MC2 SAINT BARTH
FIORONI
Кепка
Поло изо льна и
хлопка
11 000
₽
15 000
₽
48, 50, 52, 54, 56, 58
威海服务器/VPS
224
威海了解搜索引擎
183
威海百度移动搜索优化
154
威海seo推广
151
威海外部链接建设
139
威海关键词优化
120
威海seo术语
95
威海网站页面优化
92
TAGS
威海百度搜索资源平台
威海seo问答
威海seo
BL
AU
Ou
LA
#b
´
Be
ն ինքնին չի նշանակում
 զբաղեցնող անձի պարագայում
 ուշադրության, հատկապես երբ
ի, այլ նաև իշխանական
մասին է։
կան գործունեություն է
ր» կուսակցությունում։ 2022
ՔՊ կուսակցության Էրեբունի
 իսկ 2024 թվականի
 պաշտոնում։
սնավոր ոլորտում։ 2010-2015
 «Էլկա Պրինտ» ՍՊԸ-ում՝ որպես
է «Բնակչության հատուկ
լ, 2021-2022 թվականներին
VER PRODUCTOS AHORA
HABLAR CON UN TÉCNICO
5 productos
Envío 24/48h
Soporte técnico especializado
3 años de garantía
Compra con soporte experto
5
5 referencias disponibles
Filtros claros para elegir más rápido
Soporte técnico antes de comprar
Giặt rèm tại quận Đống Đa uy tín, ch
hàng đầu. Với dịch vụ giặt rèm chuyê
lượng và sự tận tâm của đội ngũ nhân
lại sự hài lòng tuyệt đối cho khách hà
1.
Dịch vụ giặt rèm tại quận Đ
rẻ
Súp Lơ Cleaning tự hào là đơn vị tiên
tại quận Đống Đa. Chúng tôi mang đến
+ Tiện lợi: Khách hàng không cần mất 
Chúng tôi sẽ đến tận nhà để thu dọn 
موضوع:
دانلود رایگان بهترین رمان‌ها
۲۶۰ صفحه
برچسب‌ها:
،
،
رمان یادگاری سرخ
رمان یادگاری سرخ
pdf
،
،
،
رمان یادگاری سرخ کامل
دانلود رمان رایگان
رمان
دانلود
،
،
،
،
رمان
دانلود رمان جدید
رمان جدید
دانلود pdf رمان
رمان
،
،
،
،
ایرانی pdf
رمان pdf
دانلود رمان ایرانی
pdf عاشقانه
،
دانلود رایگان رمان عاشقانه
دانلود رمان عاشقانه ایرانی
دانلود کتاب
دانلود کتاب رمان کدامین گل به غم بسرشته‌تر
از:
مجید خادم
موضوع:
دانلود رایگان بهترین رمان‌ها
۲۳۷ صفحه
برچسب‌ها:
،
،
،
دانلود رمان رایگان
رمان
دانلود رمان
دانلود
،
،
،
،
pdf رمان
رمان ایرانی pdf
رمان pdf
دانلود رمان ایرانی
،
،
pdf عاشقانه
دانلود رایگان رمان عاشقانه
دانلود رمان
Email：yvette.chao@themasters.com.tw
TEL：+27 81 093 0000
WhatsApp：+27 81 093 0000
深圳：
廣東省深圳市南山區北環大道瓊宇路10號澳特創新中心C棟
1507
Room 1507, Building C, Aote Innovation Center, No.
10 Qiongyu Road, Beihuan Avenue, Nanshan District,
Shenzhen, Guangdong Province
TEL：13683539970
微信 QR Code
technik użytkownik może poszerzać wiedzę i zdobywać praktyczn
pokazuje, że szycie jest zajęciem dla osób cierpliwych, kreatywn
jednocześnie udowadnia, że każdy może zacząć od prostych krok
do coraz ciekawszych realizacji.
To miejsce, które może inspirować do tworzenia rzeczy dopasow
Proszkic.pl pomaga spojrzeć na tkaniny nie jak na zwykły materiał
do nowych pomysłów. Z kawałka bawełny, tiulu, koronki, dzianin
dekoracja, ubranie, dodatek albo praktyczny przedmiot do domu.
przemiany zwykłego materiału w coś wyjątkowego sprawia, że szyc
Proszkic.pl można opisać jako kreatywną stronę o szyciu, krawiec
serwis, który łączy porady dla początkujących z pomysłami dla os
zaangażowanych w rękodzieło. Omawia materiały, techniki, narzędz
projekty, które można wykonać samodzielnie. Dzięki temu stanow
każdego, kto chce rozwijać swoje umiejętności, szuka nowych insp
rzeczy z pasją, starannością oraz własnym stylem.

□ □ □ □

Every record above must appear again in the answer, unchanged.

MC2 SAINT BARTH
FIORONI
Кепка
Поло изо льна и
хлопка
11 000
₽
15 000
₽
48, 50, 52, 54, 56, 58
威海服务器/VPS
224
威海了解搜索引擎
183
威海百度移动搜索优化
154
威海seo推广
151
威海外部链接建设
139
威海关键词优化
120
威海seo术语
95
威海网站页面优化
92
TAGS
威海百度搜索资源平台
威海seo问答
威海seo
BL
AU
Ou
LA
#b
´
Be
ն ինքնին չի նշանակում
 զբաղեցնող անձի պարագայում
 ուշադրության, հատկապես երբ
ի, այլ նաև իշխանական
մասին է։
կան գործունեություն է
ր» կուսակցությունում։ 2022
ՔՊ կուսակցության Էրեբունի
 իսկ 2024 թվականի
 պաշտոնում։
սնավոր ոլորտում։ 2010-2015
 «Էլկա Պրինտ» ՍՊԸ-ում՝ որպես
է «Բնակչության հատուկ
լ, 2021-2022 թվականներին
VER PRODUCTOS AHORA
HABLAR CON UN TÉCNICO
5 productos
Envío 24/48h
Soporte técnico especializado
3 años de garantía
Compra con soporte experto
5
5 referencias disponibles
Filtros claros para elegir más rápido
Soporte técnico antes de comprar
Giặt rèm tại quận Đống Đa uy tín, ch
hàng đầu. Với dịch vụ giặt rèm chuyê
lượng và sự tận tâm của đội ngũ nhân
lại sự hài lòng tuyệt đối cho khách hà
1.
Dịch vụ giặt rèm tại quận Đ
rẻ
Súp Lơ Cleaning tự hào là đơn vị tiên
tại quận Đống Đa. Chúng tôi mang đến
+ Tiện lợi: Khách hàng không cần mất 
Chúng tôi sẽ đến tận nhà để thu dọn 
موضوع:
دانلود رایگان بهترین رمان‌ها
۲۶۰ صفحه
برچسب‌ها:
،
،
رمان یادگاری سرخ
رمان یادگاری سرخ
pdf
،
،
،
رمان یادگاری سرخ کامل
دانلود رمان رایگان
رمان
دانلود
،
،
،
،
رمان
دانلود رمان جدید
رمان جدید
دانلود pdf رمان
رمان
،
،
،
،
ایرانی pdf
رمان pdf
دانلود رمان ایرانی
pdf عاشقانه
،
دانلود رایگان رمان عاشقانه
دانلود رمان عاشقانه ایرانی
دانلود کتاب
دانلود کتاب رمان کدامین گل به غم بسرشته‌تر
از:
مجید خادم
موضوع:
دانلود رایگان بهترین رمان‌ها
۲۳۷ صفحه
برچسب‌ها:
،
،
،
دانلود رمان رایگان
رمان
دانلود رمان
دانلود
،
،
،
،
pdf رمان
رمان ایرانی pdf
رمان pdf
دانلود رمان ایرانی
،
،
pdf عاشقانه
دانلود رایگان رمان عاشقانه
دانلود رمان
Email：yvette.chao@themasters.com.tw
TEL：+27 81 093 0000
WhatsApp：+27 81 093 0000
深圳：
廣東省深圳市南山區北環大道瓊宇路10號澳特創新中心C棟
1507
Room 1507, Building C, Aote Innovation Center, No.
10 Qiongyu Road, Beihuan Avenue, Nanshan District,
Shenzhen, Guangdong Province
TEL：13683539970
微信 QR Code
technik użytkownik może poszerzać wiedzę i zdobywać praktyczn
pokazuje, że szycie jest zajęciem dla osób cierpliwych, kreatywn
jednocześnie udowadnia, że każdy może zacząć od prostych krok
do coraz ciekawszych realizacji.
To miejsce, które może inspirować do tworzenia rzeczy dopasow
Proszkic.pl pomaga spojrzeć na tkaniny nie jak na zwykły materiał
do nowych pomysłów. Z kawałka bawełny, tiulu, koronki, dzianin
dekoracja, ubranie, dodatek albo praktyczny przedmiot do domu.
przemiany zwykłego materiału w coś wyjątkowego sprawia, że szyc
Proszkic.pl można opisać jako kreatywną stronę o szyciu, krawiec
serwis, który łączy porady dla początkujących z pomysłami dla os
zaangażowanych w rękodzieło. Omawia materiały, techniki, narzędz
projekty, które można wykonać samodzielnie. Dzięki temu stanow
każdego, kto chce rozwijać swoje umiejętności, szuka nowych insp
rzeczy z pasją, starannością oraz własnym stylem.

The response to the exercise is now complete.